Judge grants order allowing exemptions to anti-abortion laws

Some late Friday breaking news.

A Texas judge on Friday issued a temporary exemption to the state’s abortion ban that would allow women with complicated pregnancies to obtain the procedure and keep doctors free from prosecution if they determined the fetus will not survive after birth.

State District Court Judge Jessica Mangrum of Austin wrote that the state’s attorney general cannot prosecute doctors who, in their “good faith judgment,” terminate a complicated pregnancy. Mangrum outlined those conditions as a pregnancy that presents a risk of infection; a fetal condition in which the fetus will not survive after birth; or when the pregnant person has a condition that requires regular, invasive treatment.

In her ruling, Mangrum wrote that Senate Bill 8, the law restricting abortion access, was unconstitutional. She said that enforcement of the abortion ban was beyond the legal powers of Texas officials tasked with prosecuting physicians under this law.

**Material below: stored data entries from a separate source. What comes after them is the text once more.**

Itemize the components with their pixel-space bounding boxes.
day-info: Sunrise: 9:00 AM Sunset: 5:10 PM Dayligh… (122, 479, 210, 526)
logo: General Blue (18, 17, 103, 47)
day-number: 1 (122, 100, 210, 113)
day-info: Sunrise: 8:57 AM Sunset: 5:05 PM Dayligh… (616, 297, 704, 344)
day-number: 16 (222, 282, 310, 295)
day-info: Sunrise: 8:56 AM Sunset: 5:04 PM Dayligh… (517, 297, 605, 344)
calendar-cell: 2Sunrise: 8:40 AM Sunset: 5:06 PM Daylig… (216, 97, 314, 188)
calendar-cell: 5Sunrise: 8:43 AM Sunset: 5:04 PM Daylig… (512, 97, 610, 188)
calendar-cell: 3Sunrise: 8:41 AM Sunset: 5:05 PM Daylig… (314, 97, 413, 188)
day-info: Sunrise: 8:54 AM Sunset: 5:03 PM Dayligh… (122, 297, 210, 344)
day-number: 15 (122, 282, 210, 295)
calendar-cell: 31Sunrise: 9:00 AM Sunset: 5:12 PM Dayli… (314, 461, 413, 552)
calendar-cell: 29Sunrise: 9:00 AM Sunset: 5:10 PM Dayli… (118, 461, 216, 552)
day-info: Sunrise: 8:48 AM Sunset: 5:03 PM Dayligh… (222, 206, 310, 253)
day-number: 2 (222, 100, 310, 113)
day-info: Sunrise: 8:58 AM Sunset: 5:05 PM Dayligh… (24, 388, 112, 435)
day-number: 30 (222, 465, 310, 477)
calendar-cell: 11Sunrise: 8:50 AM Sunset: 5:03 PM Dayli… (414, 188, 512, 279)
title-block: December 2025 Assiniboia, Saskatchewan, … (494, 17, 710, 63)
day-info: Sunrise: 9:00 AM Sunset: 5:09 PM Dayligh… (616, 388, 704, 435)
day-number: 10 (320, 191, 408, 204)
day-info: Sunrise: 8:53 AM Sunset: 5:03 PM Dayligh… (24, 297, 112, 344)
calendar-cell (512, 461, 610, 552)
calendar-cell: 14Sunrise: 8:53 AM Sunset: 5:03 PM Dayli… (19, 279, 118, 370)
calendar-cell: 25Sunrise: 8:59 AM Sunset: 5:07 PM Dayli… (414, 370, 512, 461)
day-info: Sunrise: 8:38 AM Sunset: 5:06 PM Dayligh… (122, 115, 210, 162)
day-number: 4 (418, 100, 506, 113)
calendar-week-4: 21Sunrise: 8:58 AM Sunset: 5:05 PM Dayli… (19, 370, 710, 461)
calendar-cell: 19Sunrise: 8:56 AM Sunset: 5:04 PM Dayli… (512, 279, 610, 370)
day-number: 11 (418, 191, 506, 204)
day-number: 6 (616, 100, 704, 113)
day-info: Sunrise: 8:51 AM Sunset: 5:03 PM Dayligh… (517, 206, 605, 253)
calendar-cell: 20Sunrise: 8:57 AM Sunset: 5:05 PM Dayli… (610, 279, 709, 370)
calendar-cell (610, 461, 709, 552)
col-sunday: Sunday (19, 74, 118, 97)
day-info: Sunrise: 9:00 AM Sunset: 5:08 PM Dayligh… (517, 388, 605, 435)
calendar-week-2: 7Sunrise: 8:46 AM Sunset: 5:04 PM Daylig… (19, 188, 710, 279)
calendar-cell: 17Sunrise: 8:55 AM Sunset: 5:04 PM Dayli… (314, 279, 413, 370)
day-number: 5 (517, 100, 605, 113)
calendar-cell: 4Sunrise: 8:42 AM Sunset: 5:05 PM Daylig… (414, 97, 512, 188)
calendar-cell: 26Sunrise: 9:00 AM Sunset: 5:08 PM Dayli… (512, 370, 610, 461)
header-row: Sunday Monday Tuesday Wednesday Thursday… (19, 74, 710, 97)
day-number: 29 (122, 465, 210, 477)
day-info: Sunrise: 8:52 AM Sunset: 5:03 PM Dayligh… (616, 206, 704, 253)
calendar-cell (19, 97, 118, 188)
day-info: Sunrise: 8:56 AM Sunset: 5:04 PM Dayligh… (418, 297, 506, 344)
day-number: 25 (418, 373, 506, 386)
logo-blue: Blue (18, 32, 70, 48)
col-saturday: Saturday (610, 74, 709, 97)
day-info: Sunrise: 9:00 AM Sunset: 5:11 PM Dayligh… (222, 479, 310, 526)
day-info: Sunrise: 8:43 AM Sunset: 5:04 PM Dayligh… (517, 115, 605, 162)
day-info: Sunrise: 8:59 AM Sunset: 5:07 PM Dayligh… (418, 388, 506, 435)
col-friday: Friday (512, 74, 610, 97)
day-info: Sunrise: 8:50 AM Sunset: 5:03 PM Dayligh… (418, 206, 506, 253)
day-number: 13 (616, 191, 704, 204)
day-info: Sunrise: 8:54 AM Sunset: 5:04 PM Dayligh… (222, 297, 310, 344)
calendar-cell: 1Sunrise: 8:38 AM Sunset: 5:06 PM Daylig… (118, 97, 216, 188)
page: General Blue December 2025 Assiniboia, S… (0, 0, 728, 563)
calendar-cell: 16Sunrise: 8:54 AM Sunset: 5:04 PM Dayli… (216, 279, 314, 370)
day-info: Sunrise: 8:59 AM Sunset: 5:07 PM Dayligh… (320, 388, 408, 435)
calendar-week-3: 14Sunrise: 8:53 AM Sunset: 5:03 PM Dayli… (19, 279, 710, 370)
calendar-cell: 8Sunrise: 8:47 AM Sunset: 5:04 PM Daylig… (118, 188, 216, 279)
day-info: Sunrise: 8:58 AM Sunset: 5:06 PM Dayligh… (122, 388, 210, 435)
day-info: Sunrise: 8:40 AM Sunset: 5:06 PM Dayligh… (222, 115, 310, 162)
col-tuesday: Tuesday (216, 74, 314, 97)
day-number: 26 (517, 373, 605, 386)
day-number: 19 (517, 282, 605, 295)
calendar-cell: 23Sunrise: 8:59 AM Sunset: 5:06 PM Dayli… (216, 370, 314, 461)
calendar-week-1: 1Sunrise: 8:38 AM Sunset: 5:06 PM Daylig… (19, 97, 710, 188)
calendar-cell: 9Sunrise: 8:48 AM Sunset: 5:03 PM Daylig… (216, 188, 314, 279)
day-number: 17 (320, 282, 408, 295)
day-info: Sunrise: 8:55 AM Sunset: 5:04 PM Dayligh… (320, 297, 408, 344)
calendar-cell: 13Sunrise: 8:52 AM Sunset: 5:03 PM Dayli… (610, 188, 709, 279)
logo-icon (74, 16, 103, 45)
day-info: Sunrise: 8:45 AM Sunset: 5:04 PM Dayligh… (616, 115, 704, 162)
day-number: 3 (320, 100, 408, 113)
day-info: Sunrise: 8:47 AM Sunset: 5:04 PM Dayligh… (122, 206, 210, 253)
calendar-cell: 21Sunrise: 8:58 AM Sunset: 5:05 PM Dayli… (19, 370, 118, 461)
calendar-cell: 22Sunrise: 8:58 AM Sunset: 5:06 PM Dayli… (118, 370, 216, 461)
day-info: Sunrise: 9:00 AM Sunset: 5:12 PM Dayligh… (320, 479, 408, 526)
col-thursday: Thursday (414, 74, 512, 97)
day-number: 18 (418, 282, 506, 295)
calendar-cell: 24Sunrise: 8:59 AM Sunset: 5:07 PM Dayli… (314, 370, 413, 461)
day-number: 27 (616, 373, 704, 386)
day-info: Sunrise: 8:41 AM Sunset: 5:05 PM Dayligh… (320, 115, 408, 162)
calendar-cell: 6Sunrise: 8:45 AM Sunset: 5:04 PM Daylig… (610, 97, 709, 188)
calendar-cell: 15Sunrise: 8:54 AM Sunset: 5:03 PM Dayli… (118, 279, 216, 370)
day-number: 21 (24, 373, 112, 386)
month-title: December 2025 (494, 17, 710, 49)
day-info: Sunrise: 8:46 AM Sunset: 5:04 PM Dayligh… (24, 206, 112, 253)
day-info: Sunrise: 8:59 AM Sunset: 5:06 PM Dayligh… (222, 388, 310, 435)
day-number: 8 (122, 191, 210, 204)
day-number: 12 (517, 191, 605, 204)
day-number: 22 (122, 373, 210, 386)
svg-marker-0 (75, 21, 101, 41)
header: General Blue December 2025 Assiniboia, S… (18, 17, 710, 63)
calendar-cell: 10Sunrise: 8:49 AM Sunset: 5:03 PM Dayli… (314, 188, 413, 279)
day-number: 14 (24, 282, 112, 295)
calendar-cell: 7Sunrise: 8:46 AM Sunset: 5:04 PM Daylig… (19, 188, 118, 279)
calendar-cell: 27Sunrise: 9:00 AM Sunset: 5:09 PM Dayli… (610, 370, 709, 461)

In a statement celebrating the injunction, the legal group representing the plaintiffs, the Center for Reproductive Rights, said that the ruling gives clarity to doctors as to when they can provide abortions, allowing them to use their own medical judgment.


The state is likely to appeal, which could cause the injunction to be blocked while the case makes its way through the courts. The ruling suggests patients with complicated pregnancies can seek abortions in the state without prosecution of those who aid in and perform the procedure. A trial to determine the issue, clarifying when a medical emergency justifies an abortion, has been scheduled for March 25.

See here and here for the previous updates. I would say the state is certain to appeal and that this ruling is very likely to be put on hold pending the resolution of the lawsuit, but we’ll put that aside until it happens. I will note that SB8 had previously been ruled unconstitutional in a different state lawsuit, but that was in a more limited context, and as far as I know that has not been tested in any way. I don’t know what the odds are of that aspect of the ruling surviving, but again it will take some time to work its way through the process. It’s also a lead pipe cinch that as long as the state is in Republican control, further laws will be passed to re-illegalize abortion if somehow SB8 manages to fall. I don’t mean to be Debbie Downer, but let’s maintain some perspective here.

The Chron adds some details.

In an injunction, state District Judge Jessica Mangrum also shielded doctors from being prosecuted for performing abortions if they determine using “their good faith judgment” that a pregnancy poses “a risk to a patient’s life.”

The physical medical conditions that are exempted from the abortion ban, Mangrum ruled, include “at a minimum”:

  • a physical medical condition or complication of pregnancy that poses a risk of infection, or otherwise makes continuing a pregnancy unsafe for the pregnant person
  • a physical medical condition that is exacerbated by pregnancy, cannot be effectively treated during pregnancy, or requires recurrent invasive intervention
  • and/or a fetal condition where the fetus is unlikely to survive the pregnancy and sustain life after birth.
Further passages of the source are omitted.